Records drawn from a dataset
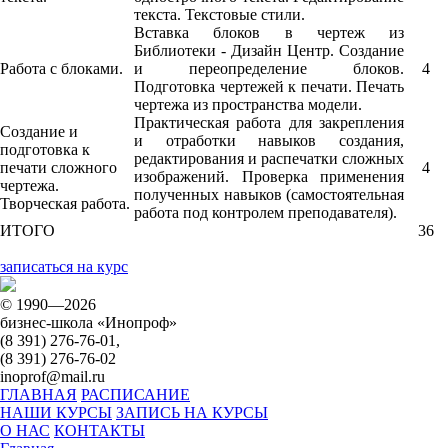
текста. Текстовые стили.
Вставка блоков в чертеж из
Библиотеки - Дизайн Центр. Создание
Работа с блоками.
и переопределение блоков.
4
Подготовка чертежей к печати. Печать
чертежа из пространства модели.
Практическая работа для закрепления
Создание и
и отработки навыков создания,
подготовка к
редактирования и распечатки сложных
печати сложного
4
изображений. Проверка применения
чертежа.
полученных навыков (самостоятельная
Творческая работа.
работа под контролем преподавателя).
ИТОГО
36
записаться на курс
© 1990—2026
бизнес-школа «Инопроф»
(8 391) 276-76-01,
(8 391) 276-76-02
inoprof@mail.ru
ГЛАВНАЯ
РАСПИСАНИЕ
НАШИ КУРСЫ
ЗАПИСЬ НА КУРСЫ
О НАС
КОНТАКТЫ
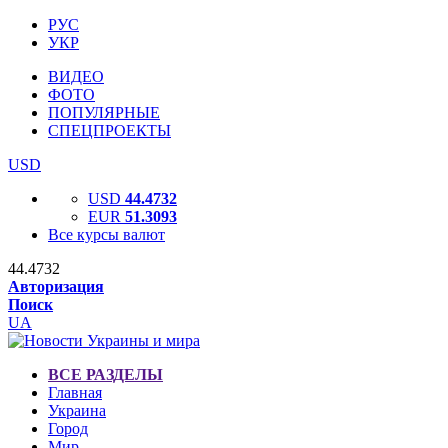
РУС
УКР
ВИДЕО
ФОТО
ПОПУЛЯРНЫЕ
СПЕЦПРОЕКТЫ
USD
USD
44.4732
EUR
51.3093
Все курсы валют
44.4732
Авторизация
Поиск
UA
ВСЕ РАЗДЕЛЫ
Главная
Украина
Город
Мир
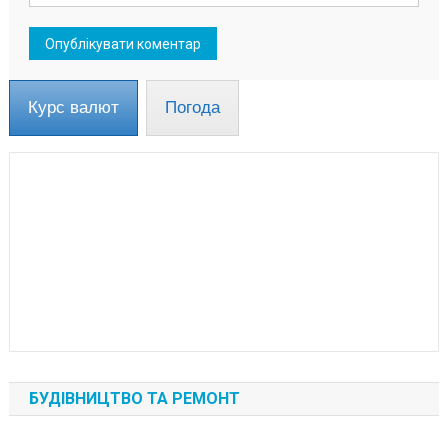
Курс валют
Погода
БУДІВНИЦТВО ТА РЕМОНТ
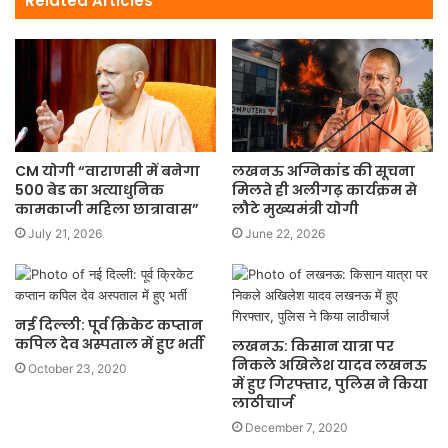
Related Articles
CM योगी “वाराणसी में बनेगा
लखनऊ अग्निकांड की सूचना
500 बेड का अत्याधुनिक
मिलते ही अलीगढ़ कार्यक्रम से
कामकाजी महिला छात्रावास”
लौटे मुख्यमंत्री योगी
July 21, 2026
June 22, 2026
नई दिल्ली: पूर्व क्रिकेट कप्तान
कपिल देव अस्पताल में हुए भर्ती
लखनऊ: किसान यात्रा पर
निकले अखिलेश यादव लखनऊ
October 23, 2020
में हुए गिरफ्तार, पुलिस ने किया
लाठीचार्ज
December 7, 2020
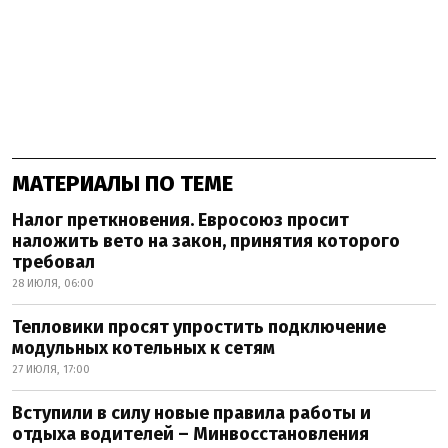
МАТЕРИАЛЫ ПО ТЕМЕ
Налог преткновения. Евросоюз просит
наложить вето на закон, принятия которого
требовал
28 ИЮЛЯ, 06:00
Тепловики просят упростить подключение
модульных котельных к сетям
27 ИЮЛЯ, 17:00
Вступили в силу новые правила работы и
отдыха водителей – Минвосстановления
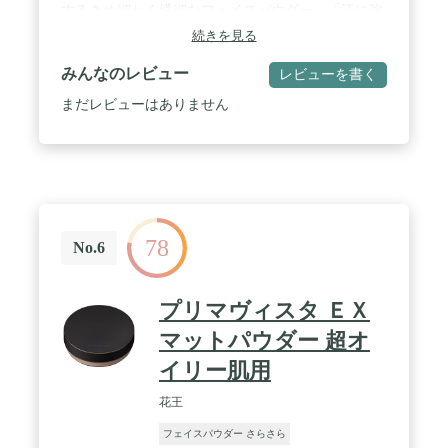
するきめ細かく繊細なフェイスパウダー、「汗に強
い」「くずれにくい」過酷なステージでパフォーマ
続きを見る
ンスを発揮してきた機能性パウダー / 【しっかりカ
バー/マットな透明感】●発色を損なわずにファンデ
みんなのレビュー
レビューを書く
ーションを安定●適度なカバー力で肌のキメや毛穴
を整え、マットな透明感に仕上がります。 / 【テカ
まだレビューはありません
リのないサラサラ陶器肌】●肌への密着性を高めて
ヨレにくく、テカリを抑えて、サラサラ感のある仕
上りを持続します。
78
No.6
プリマヴィスタ ＥＸ
マットパウダー 超オ
イリー肌用
花王
フェイスパウダー さらさら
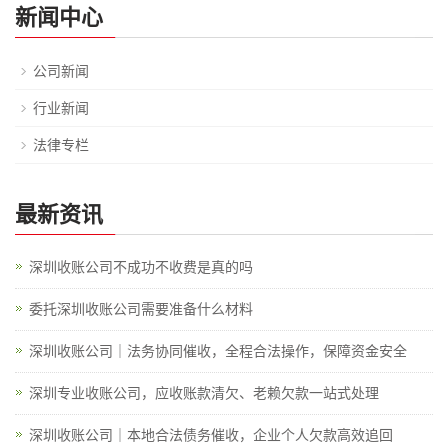
新闻中心
公司新闻
行业新闻
法律专栏
最新资讯
深圳收账公司不成功不收费是真的吗
委托深圳收账公司需要准备什么材料
深圳收账公司｜法务协同催收，全程合法操作，保障资金安全
深圳专业收账公司，应收账款清欠、老赖欠款一站式处理
深圳收账公司｜本地合法债务催收，企业个人欠款高效追回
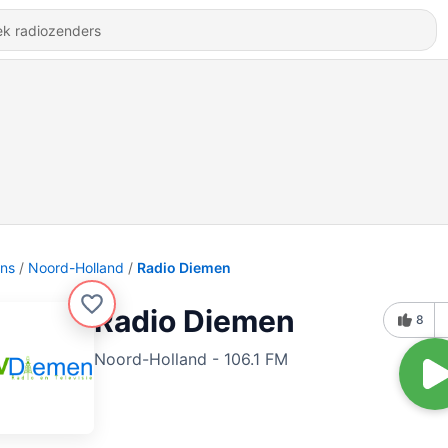
ons
Noord-Holland
Radio Diemen
Radio Diemen
8
Noord-Holland - 106.1 FM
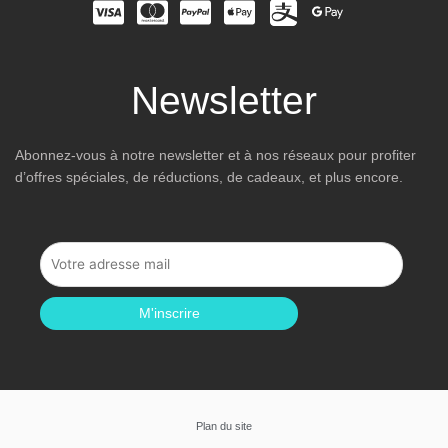
Newsletter
Abonnez-vous à notre newsletter et à nos réseaux pour profiter
d’offres spéciales, de réductions, de cadeaux, et plus encore.
M'inscrire
Plan du site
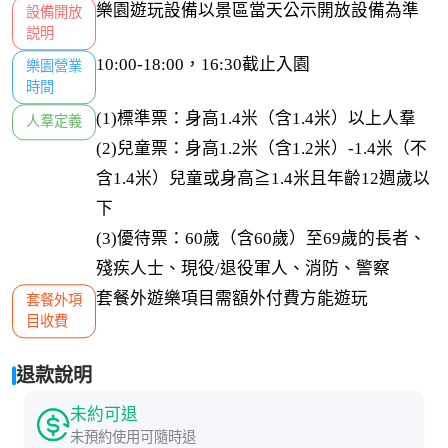
樂園遊玩設備以景區當天公示開放設備為準
設備開放

説明
10:00-18:00，16:30截止入園
樂園營業

時間
(1)標準票：身高1.4米（含1.4米）以上人羣

人羣定義
(2)兒童票：身高1.2米（含1.2米）-1.4米（不
含1.4米）兒童或身高≧1.4米且年齡12週歲以
下

(3)優待票：60歲（含60歲）至69歲的長者、
殘疾人士、現役/退役軍人、消防、警察
套餐外遊樂項目需額外付費方能遊玩
套餐外項

目收費
退款說明
未約可退
未預約使用可隨時退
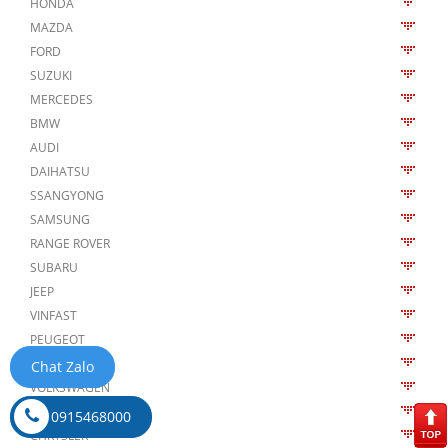
HONDA
MAZDA
FORD
SUZUKI
MERCEDES
BMW
AUDI
DAIHATSU
SSANGYONG
SAMSUNG
RANGE ROVER
SUBARU
JEEP
VINFAST
PEUGEOT
VOLVO
Chat Zalo
VOLKSWAGEN
PORSCHE
0915468000
CHRYSLER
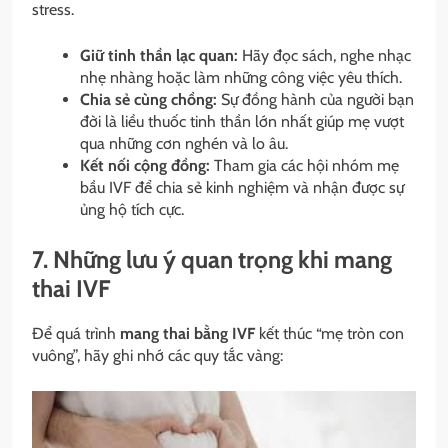
stress.
Giữ tinh thần lạc quan:
Hãy đọc sách, nghe nhạc
nhẹ nhàng hoặc làm những công việc yêu thích.
Chia sẻ cùng chồng:
Sự đồng hành của người bạn
đời là liều thuốc tinh thần lớn nhất giúp mẹ vượt
qua những cơn nghén và lo âu.
Kết nối cộng đồng:
Tham gia các hội nhóm mẹ
bầu IVF để chia sẻ kinh nghiệm và nhận được sự
ủng hộ tích cực.
7. Những lưu ý quan trọng khi mang
thai IVF
Để quá trình
mang thai bằng IVF
kết thúc “mẹ tròn con
vuông”, hãy ghi nhớ các quy tắc vàng:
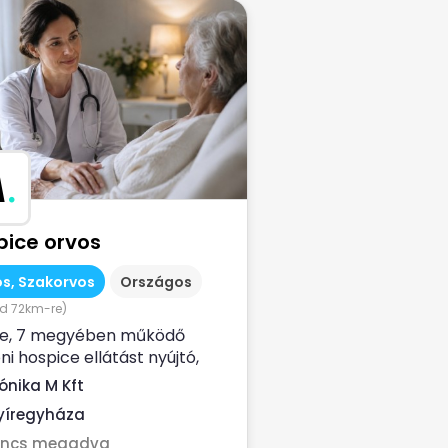
M
.
pice orvos
s, Szakorvos
Országos
d 72km-re)
ve, 7 megyében működő
ni hospice ellátást nyújtó,
- finanszírozott egészségügyi
ónika M Kft
lat...
yíregyháza
incs megadva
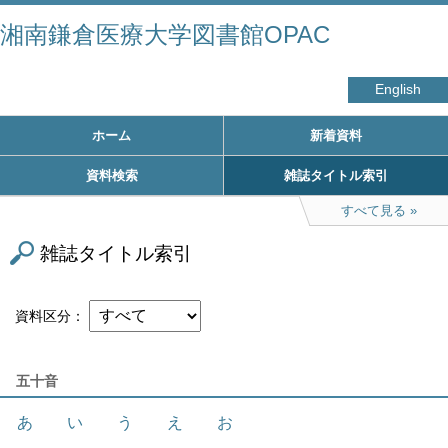
湘南鎌倉医療大学図書館OPAC
English
ホーム
新着資料
資料検索
雑誌タイトル索引
すべて見る
雑誌タイトル索引
資料区分
五十音
あ
い
う
え
お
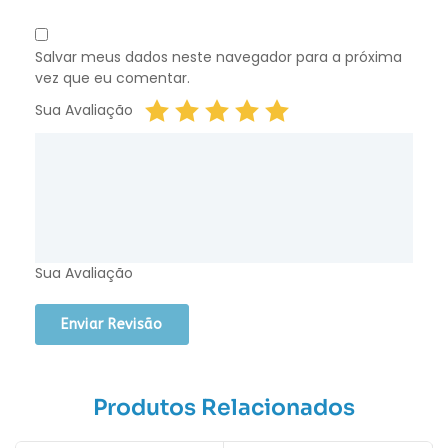
Salvar meus dados neste navegador para a próxima
vez que eu comentar.
Sua Avaliação
Sua Avaliação
Produtos Relacionados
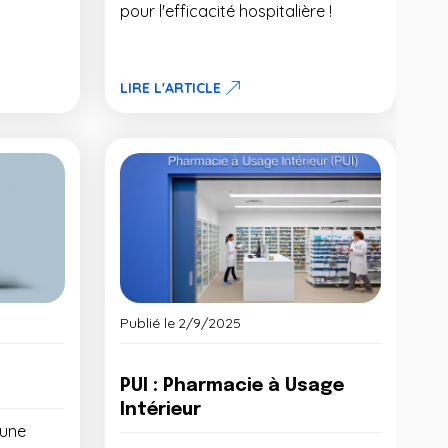
pour l'efficacité hospitalière !
LIRE L'ARTICLE
Publié le
2/9/2025
PUI : Pharmacie à Usage
Intérieur
'une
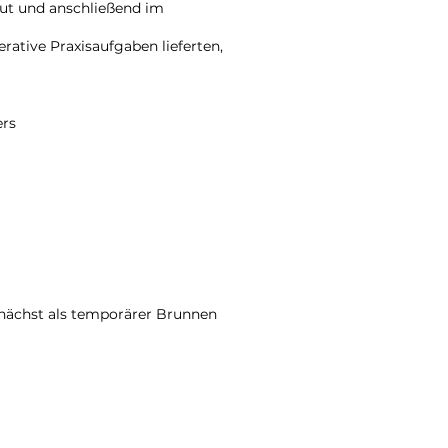
ut und anschließend im
rative Praxisaufgaben lieferten,
ers
zunächst als temporärer Brunnen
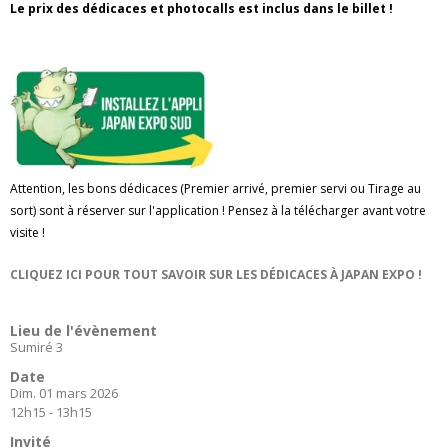
Le prix des dédicaces et photocalls est inclus dans le billet !
Attention, les bons dédicaces (Premier arrivé, premier servi ou Tirage au
sort) sont à réserver sur l'application ! Pensez à la télécharger avant votre
visite !
CLIQUEZ ICI POUR TOUT SAVOIR SUR LES DÉDICACES À JAPAN EXPO !
Lieu de l'évènement
Sumiré 3
Date
Dim. 01 mars 2026
12h15 - 13h15
Invité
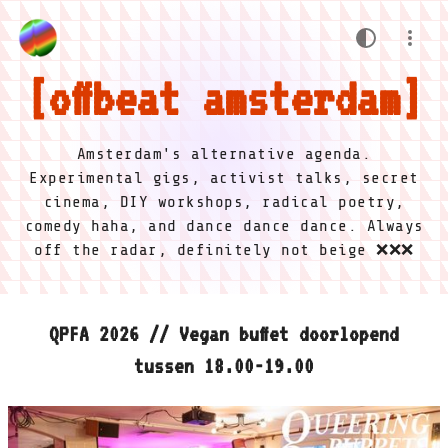
offbeat amsterdam
Amsterdam's alternative agenda.
Experimental gigs, activist talks, secret
cinema, DIY workshops, radical poetry,
comedy haha, and dance dance dance. Always
off the radar, definitely not beige ❌❌❌
QPFA 2026 // Vegan buffet doorlopend
tussen 18.00-19.00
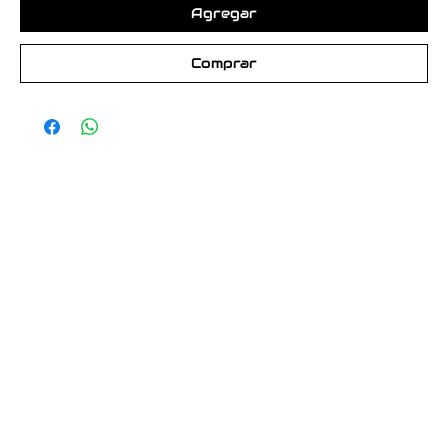
Agregar
Comprar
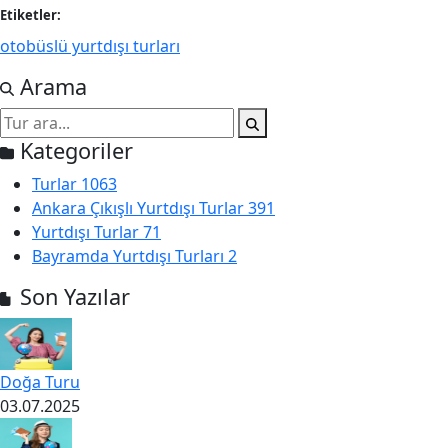
Etiketler:
otobüslü yurtdışı turları
Arama
Kategoriler
Turlar
1063
Ankara Çıkışlı Yurtdışı Turlar
391
Yurtdışı Turlar
71
Bayramda Yurtdışı Turları
2
Son Yazılar
Doğa Turu
03.07.2025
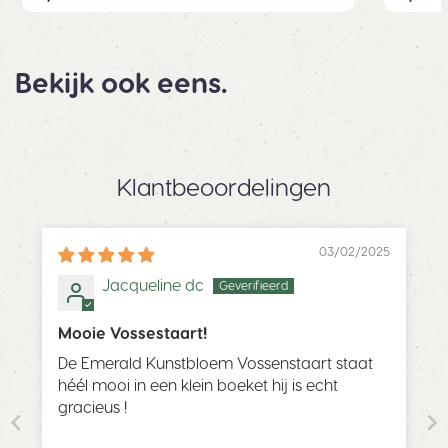
Bekijk ook eens.
Klantbeoordelingen
03/02/2025
Jacqueline dc
Mooie Vossestaart!
De Emerald Kunstbloem Vossenstaart staat
héél mooi in een klein boeket hij is echt
gracieus !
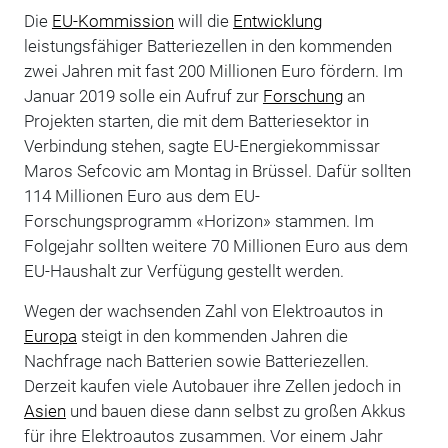
Die
EU-Kommission
will die
Entwicklung
leistungsfähiger Batteriezellen in den kommenden
zwei Jahren mit fast 200 Millionen Euro fördern. Im
Januar 2019 solle ein Aufruf zur
Forschung
an
Projekten starten, die mit dem Batteriesektor in
Verbindung stehen, sagte EU-Energiekommissar
Maros Sefcovic am Montag in Brüssel. Dafür sollten
114 Millionen Euro aus dem EU-
Forschungsprogramm «Horizon» stammen. Im
Folgejahr sollten weitere 70 Millionen Euro aus dem
EU-Haushalt zur Verfügung gestellt werden.
Wegen der wachsenden Zahl von Elektroautos in
Europa
steigt in den kommenden Jahren die
Nachfrage nach Batterien sowie Batteriezellen.
Derzeit kaufen viele Autobauer ihre Zellen jedoch in
Asien
und bauen diese dann selbst zu großen Akkus
für ihre Elektroautos zusammen. Vor einem Jahr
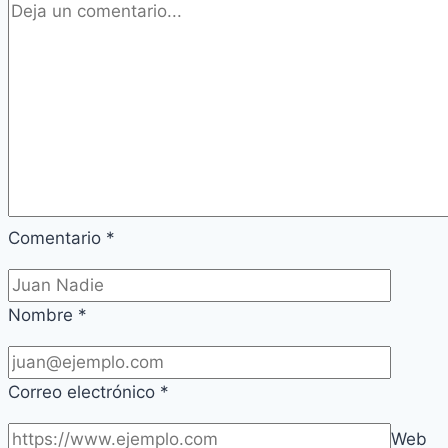
Comentario
*
Nombre
*
Correo electrónico
*
Web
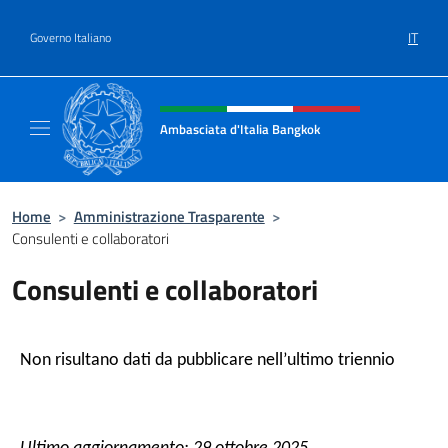
Salta al contenuto
IT
Governo Italiano
Intestazione sito, social e menù
Ambasciata d'Italia Bangkok
Sito ufficiale Ambasciata d'Italia a Bangkok
Home
>
Amministrazione Trasparente
>
Consulenti e collaboratori
Consulenti e collaboratori
Non risultano dati da pubblicare nell’ultimo triennio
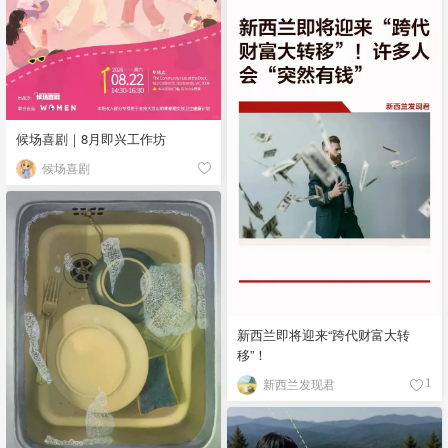
候场喜剧｜8月即兴工作坊
候场喜剧
新西兰即将迎来“跨代财富大转
移”！
新西兰发现君
1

*EXERCISE BRIEF*
Set down the records above word for word, from the first line through the line containing "(3)優待票：60歲（含60歲）至69歲的長者、", both included; leave out the pictures.

*FINISHED EXERCISE*
текста. Текстовые стили.
Вставка блоков в чертеж из
Библиотеки - Дизайн Центр. Создание
Работа с блоками.
и переопределение блоков.
4
Подготовка чертежей к печати. Печать
чертежа из пространства модели.
Практическая работа для закрепления
Создание и
и отработки навыков создания,
подготовка к
редактирования и распечатки сложных
печати сложного
4
изображений. Проверка применения
чертежа.
полученных навыков (самостоятельная
Творческая работа.
работа под контролем преподавателя).
ИТОГО
36
записаться на курс
© 1990—2026
бизнес-школа «Инопроф»
(8 391) 276-76-01,
(8 391) 276-76-02
inoprof@mail.ru
ГЛАВНАЯ
РАСПИСАНИЕ
НАШИ КУРСЫ
ЗАПИСЬ НА КУРСЫ
О НАС
КОНТАКТЫ
РУС
УКР
ВИДЕО
ФОТО
ПОПУЛЯРНЫЕ
СПЕЦПРОЕКТЫ
USD
USD
44.4732
EUR
51.3093
Все курсы валют
44.4732
Авторизация
Поиск
UA
ВСЕ РАЗДЕЛЫ
Главная
Украина
Город
Мир
Курс валют
Погода
БУДІВНИЦТВО ТА РЕМОНТ
Related Articles
CM योगी “वाराणसी में बनेगा
लखनऊ अग्निकांड की सूचना
500 बेड का अत्याधुनिक
मिलते ही अलीगढ़ कार्यक्रम से
कामकाजी महिला छात्रावास”
लौटे मुख्यमंत्री योगी
July 21, 2026
June 22, 2026
नई दिल्ली: पूर्व क्रिकेट कप्तान
कपिल देव अस्पताल में हुए भर्ती
लखनऊ: किसान यात्रा पर
निकले अखिलेश यादव लखनऊ
October 23, 2020
में हुए गिरफ्तार, पुलिस ने किया
लाठीचार्ज
December 7, 2020
МАТЕРИАЛЫ ПО ТЕМЕ
Налог преткновения. Евросоюз просит
наложить вето на закон, принятия которого
требовал
28 ИЮЛЯ, 06:00
Тепловики просят упростить подключение
модульных котельных к сетям
27 ИЮЛЯ, 17:00
Вступили в силу новые правила работы и
отдыха водителей – Минвосстановления
するきめ細かく繊細なフェイスパウダー、「汗に強
い」「くずれにくい」過酷なステージでパフォーマ
続きを見る
ンスを発揮してきた機能性パウダー / 【しっかりカ
バー/マットな透明感】●発色を損なわずにファンデ
みんなのレビュー
レビューを書く
ーションを安定●適度なカバー力で肌のキメや毛穴
を整え、マットな透明感に仕上がります。 / 【テカ
まだレビューはありません
リのないサラサラ陶器肌】●肌への密着性を高めて
ヨレにくく、テカリを抑えて、サラサラ感のある仕
上りを持続します。
78
No.6
プリマヴィスタ ＥＸ
マットパウダー 超オ
イリー肌用
花王
フェイスパウダー さらさら
新闻中心
公司新闻
行业新闻
法律专栏
最新资讯
深圳收账公司不成功不收费是真的吗
委托深圳收账公司需要准备什么材料
深圳收账公司｜法务协同催收，全程合法操作，保障资金安全
深圳专业收账公司，应收账款清欠、老赖欠款一站式处理
深圳收账公司｜本地合法债务催收，企业个人欠款高效追回
ons
Noord-Holland
Radio Diemen
Radio Diemen
8
Noord-Holland - 106.1 FM
Newsletter
Abonnez-vous à notre newsletter et à nos réseaux pour profiter
d’offres spéciales, de réductions, de cadeaux, et plus encore.
M'inscrire
Plan du site
樂園遊玩設備以景區當天公示開放設備為準
設備開放

説明
10:00-18:00，16:30截止入園
樂園營業

時間
(1)標準票：身高1.4米（含1.4米）以上人羣

人羣定義
(2)兒童票：身高1.2米（含1.2米）-1.4米（不
含1.4米）兒童或身高≧1.4米且年齡12週歲以
下

(3)優待票：60歲（含60歲）至69歲的長者、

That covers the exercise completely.